How Do You Calculate OH- Concentration in Benzoic Acid to Benzoate Conversion?

[mountain]

my book gives an example of how to find the concentration of OH- for transforming 99% benzoic acid to benzoate anion. it is difficult to understand how they get the answer, since there are no specified concentrations for the benzoic acid and benzoate anion, besides the way they write it is also difficult to understand. this is how they write:

the ability to separate a strong from weak acids depends on the acidity constants of the acids and the basicity constants of the bases as folllows. in the first equation, consider the ionization of benzoic acid, which has an equilibrium constant Ka of 6.8x10-5. the conversion of benzoic acid to the benzoate anion in the fourth equation is governed by the equilibrium constant K (Eq.5), obtained by the combining the third and fourth equations.

C6H5COOH + H2O -> <- C6H5COO- + H3O+ (Eq. 1)

Ka= [C6H5COO-][H3O+]/[C6H5COOH]=6.8x10-5, pKa=4.17 (Eq. 2)

Kw=[H3O+][OH- ]=10-14 (Eq. 3)

C6H5COOH + OH- -> <- C6H5COO- + H2O (Eq. 4)

K=[C6H5COO-]/[C6H5COOH][OH- ]=Ka/Kw=6.8x10-5/10-14=6.8x109 (Eq. 5)

if 99% of the benzoic acid is converted to C6H5COO- :

[C6H5COO-]/[C6H5COOH]=99/1 (Eq. 6)

then from Eq. 5 the hydroxide ion concentration would need to be 6.8x10-7M.
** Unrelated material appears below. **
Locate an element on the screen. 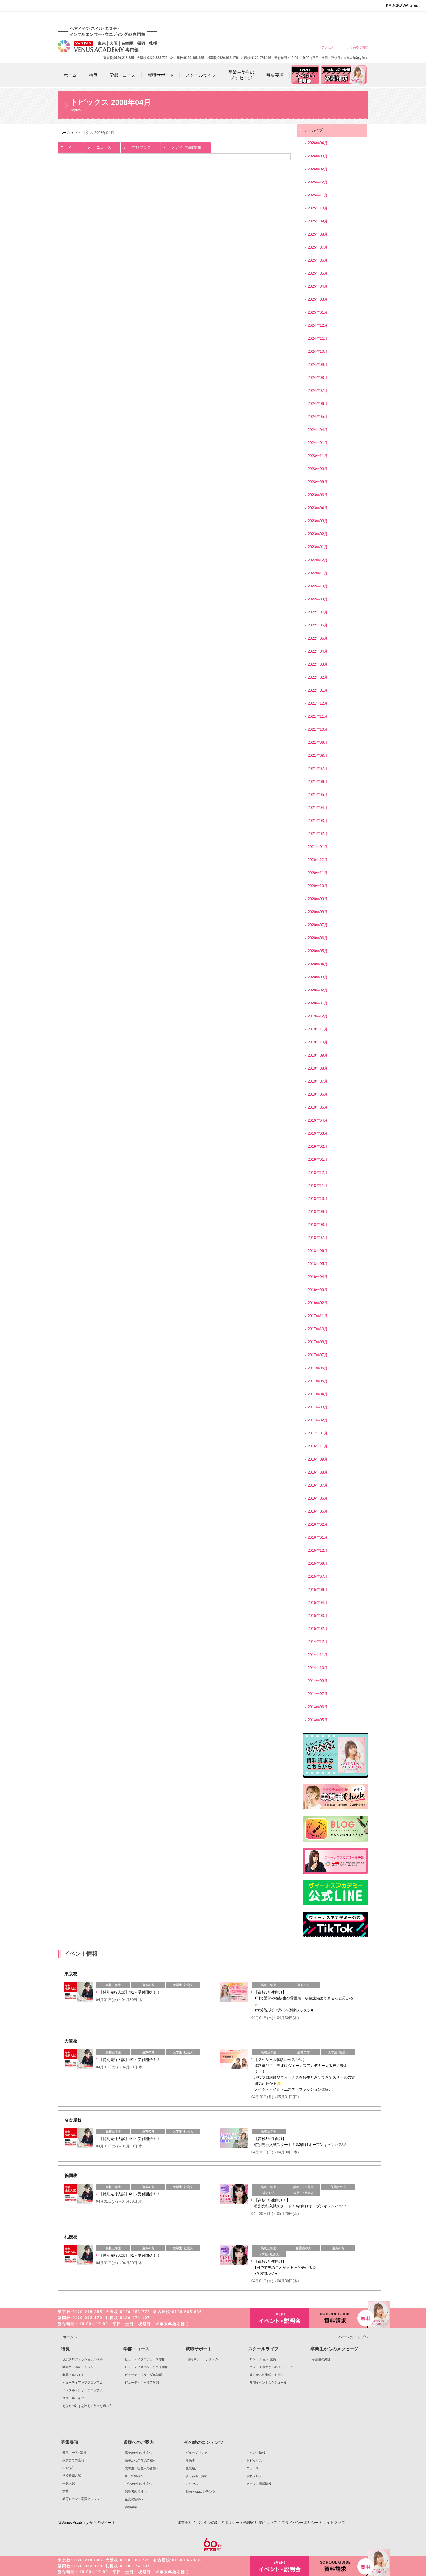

my question, how do they get [OH- ]= 6.8x10-7M ? :grumpy:

hope for any ideas and guidance!

thanks for helping!

 

[Navin A S]

The answer of 6.8x10-7M comes from combining the equations and solving for [OH- ]. Using equation 5, we can rearrange it to [OH- ] = Ka/Kw x [C6H5COOH]/[C6H5COO-]. Since Ka is given as 6.8x10-5 and Kw is given as 10-14, then the equation simplifies to [OH- ] = 6.8x10-5/10-14 x [C6H5COOH]/[C6H5COO-]. From equation 6, we know that [C6H5COO-]/[C6H5COOH] = 99/1, so the equation becomes [OH- ] = 6.8x10-5/10-14 x 1/99, which gives us [OH- ] = 6.8x10-7M.

 

[ravenprp]

The equations provided in the book may be confusing, but essentially they are showing the equilibrium reactions that occur when benzoic acid is converted to benzoate anion. The first equation (Eq. 1) shows the ionization of benzoic acid, where it loses a hydrogen ion (H+) to form the benzoate anion (C6H5COO-). This reaction is governed by the equilibrium constant Ka, which is equal to the concentration of the products (C6H5COO- and H3O+) divided by the concentration of the reactant (C6H5COOH). The value of Ka for benzoic acid is given as 6.8x10-5 in the second equation (Eq. 2), which is also known as the acidity constant. The pKa value (equivalent to -logKa) is also given as 4.17, which is a measure of the strength of the acid.

The third equation (Eq. 3) shows the equilibrium constant for the autoionization of water (Kw), which is equal to the concentration of hydrogen ions (H3O+) multiplied by the concentration of hydroxide ions (OH-). In pure water, the concentration of hydrogen ions and hydroxide ions is equal, so Kw is equal to 10-14. This equation is used to find the concentration of OH- in the solution.

The fourth equation (Eq. 4) shows the reaction that occurs when a base (in this case, hydroxide ions) is added to benzoic acid. This reaction is also governed by an equilibrium constant, which is equal to the concentration of the products (C6H5COO- and H2O) divided by the concentration of the reactants (C6H5COOH and OH-). This equilibrium constant is denoted as K in the fifth equation (Eq. 5), which is obtained by combining the third and fourth equations. Since the concentration of OH- is unknown, it is represented as [OH-] in this equation.

The last equation (Eq. 6) shows the ratio of the concentration of benzoate anion to benzoic acid when 99% of the benzoic acid is converted. This ratio is equal to 99/1, since 99% of the benzoic acid is converted to benzoate anion. From Eq.